§ PROBLEM TO SOLVE:
In the records that follow, find each line containing "Серия" and copy it.

§ SUPPLIED MATERIAL:
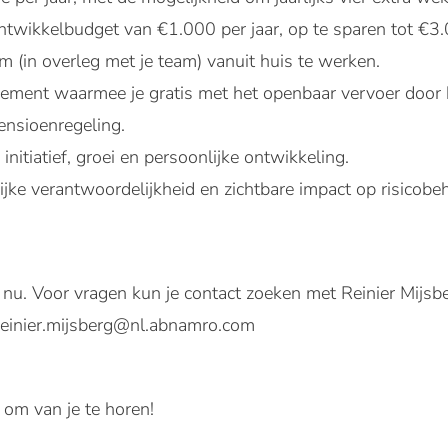
ntwikkelbudget van €1.000 per jaar, op te sparen tot €3
 (in overleg met je team) vanuit huis te werken.
ment waarmee je gratis met het openbaar vervoer door h
ensioenregeling.
initiatief, groei en persoonlijke ontwikkeling.
ijke verantwoordelijkheid en zichtbare impact op risicobeh
er nu. Voor vragen kun je contact zoeken met Reinier Mijsb
reinier.mijsberg@nl.abnamro.com
 om van je te horen!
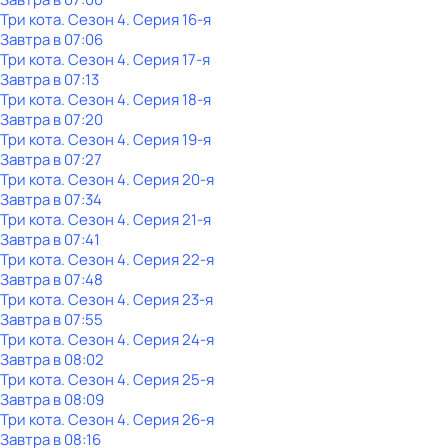
Три кота
. Сезон 4
. Серия 16-я
Завтра в 07:06
Три кота
. Сезон 4
. Серия 17-я
Завтра в 07:13
Три кота
. Сезон 4
. Серия 18-я
Завтра в 07:20
Три кота
. Сезон 4
. Серия 19-я
Завтра в 07:27
Три кота
. Сезон 4
. Серия 20-я
Завтра в 07:34
Три кота
. Сезон 4
. Серия 21-я
Завтра в 07:41
Три кота
. Сезон 4
. Серия 22-я
Завтра в 07:48
Три кота
. Сезон 4
. Серия 23-я
Завтра в 07:55
Три кота
. Сезон 4
. Серия 24-я
Завтра в 08:02
Три кота
. Сезон 4
. Серия 25-я
Завтра в 08:09
Три кота
. Сезон 4
. Серия 26-я
Завтра в 08:16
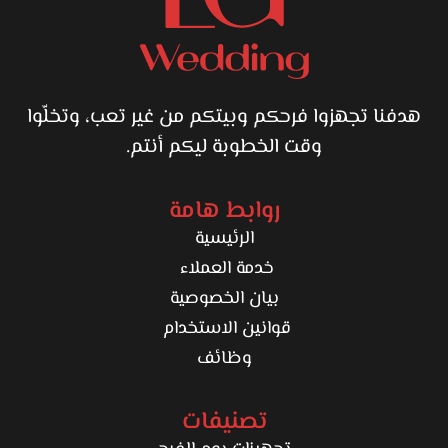
هدفنا تجهزوا فرحكم وبيتكم من غير تعب، وتخلّوا
وقت الخطوبة ليكم أنتم.
روابط هامة
الرئيسية
خدمة العملاء
بيان الخصوصية
قوانين الاستخدام
وظائف
تصنيفات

§ SOLUTION FOR THIS TASK:
. Серия 16-я
. Серия 17-я
. Серия 18-я
. Серия 19-я
. Серия 20-я
. Серия 21-я
. Серия 22-я
. Серия 23-я
. Серия 24-я
. Серия 25-я
. Серия 26-я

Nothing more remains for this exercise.